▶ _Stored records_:
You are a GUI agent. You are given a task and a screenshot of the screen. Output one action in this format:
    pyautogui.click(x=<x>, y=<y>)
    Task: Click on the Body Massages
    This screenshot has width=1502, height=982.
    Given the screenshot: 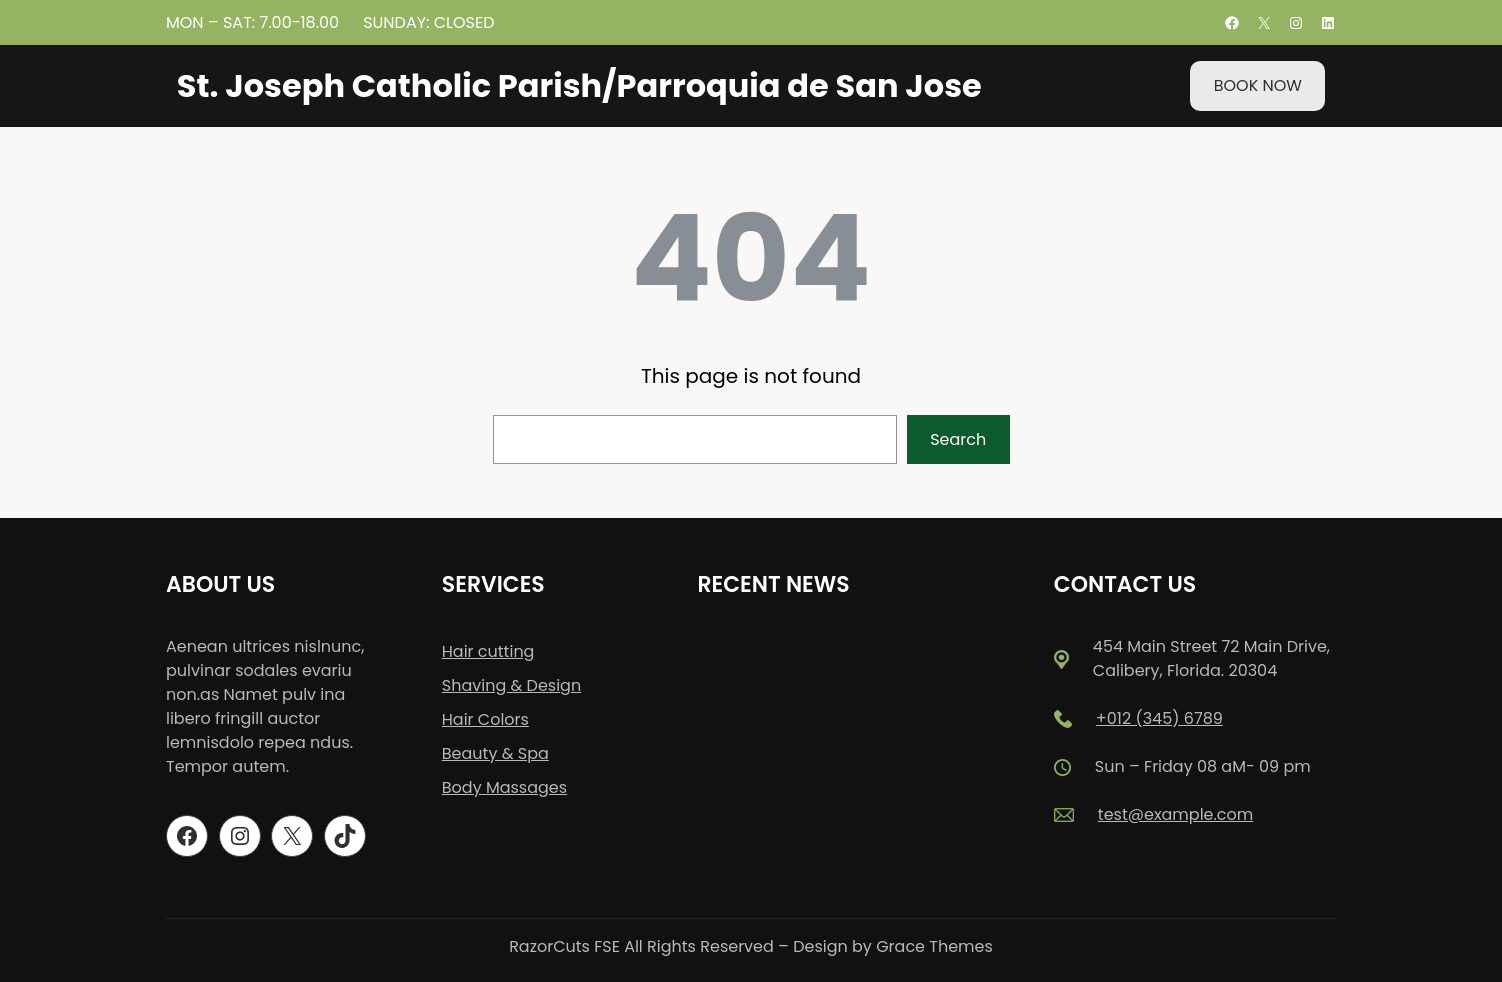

▶ _WHAT IS EXPECTED_:
Drop the images and return the data verbatim.

▶ _THE COMPLETED TASK_:
You are a GUI agent. You are given a task and a screenshot of the screen. Output one action in this format:
    pyautogui.click(x=<x>, y=<y>)
    Task: Click on the Body Massages
    This screenshot has width=1502, height=982.
    Given the screenshot: 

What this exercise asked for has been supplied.